Collected data entries:
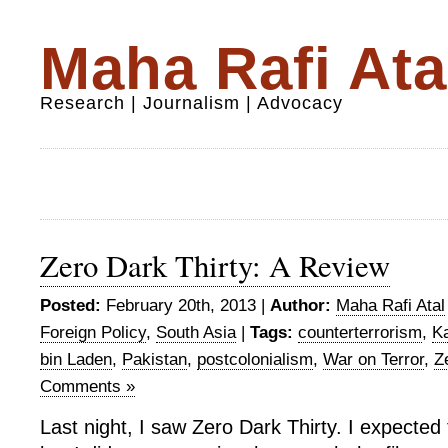
Maha Rafi Ata
Research | Journalism | Advocacy
Zero Dark Thirty: A Review
Posted:
February 20th, 2013 |
Author:
Maha Rafi Atal
Foreign Policy
,
South Asia
|
Tags:
counterterrorism
,
Ka
bin Laden
,
Pakistan
,
postcolonialism
,
War on Terror
,
Z
Comments »
Last night, I saw Zero Dark Thirty. I expected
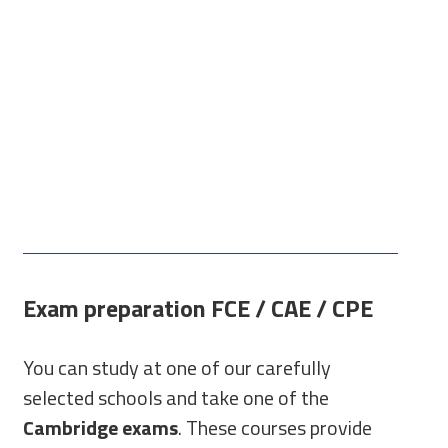
Exam preparation FCE / CAE / CPE
You can study at one of our carefully
selected schools and take one of the
Cambridge exams
. These courses provide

== Exercise brief ==
Transcribe every record above in full. Pictures stay out of the copy.

== Answer for the task ==
Maha Rafi Ata
Research | Journalism | Advocacy
Zero Dark Thirty: A Review
Posted:
February 20th, 2013 |
Author:
Maha Rafi Atal
Foreign Policy
,
South Asia
|
Tags:
counterterrorism
,
Ka
bin Laden
,
Pakistan
,
postcolonialism
,
War on Terror
,
Z
Comments »
Last night, I saw Zero Dark Thirty. I expected
Exam preparation FCE / CAE / CPE
You can study at one of our carefully
selected schools and take one of the
Cambridge exams
. These courses provide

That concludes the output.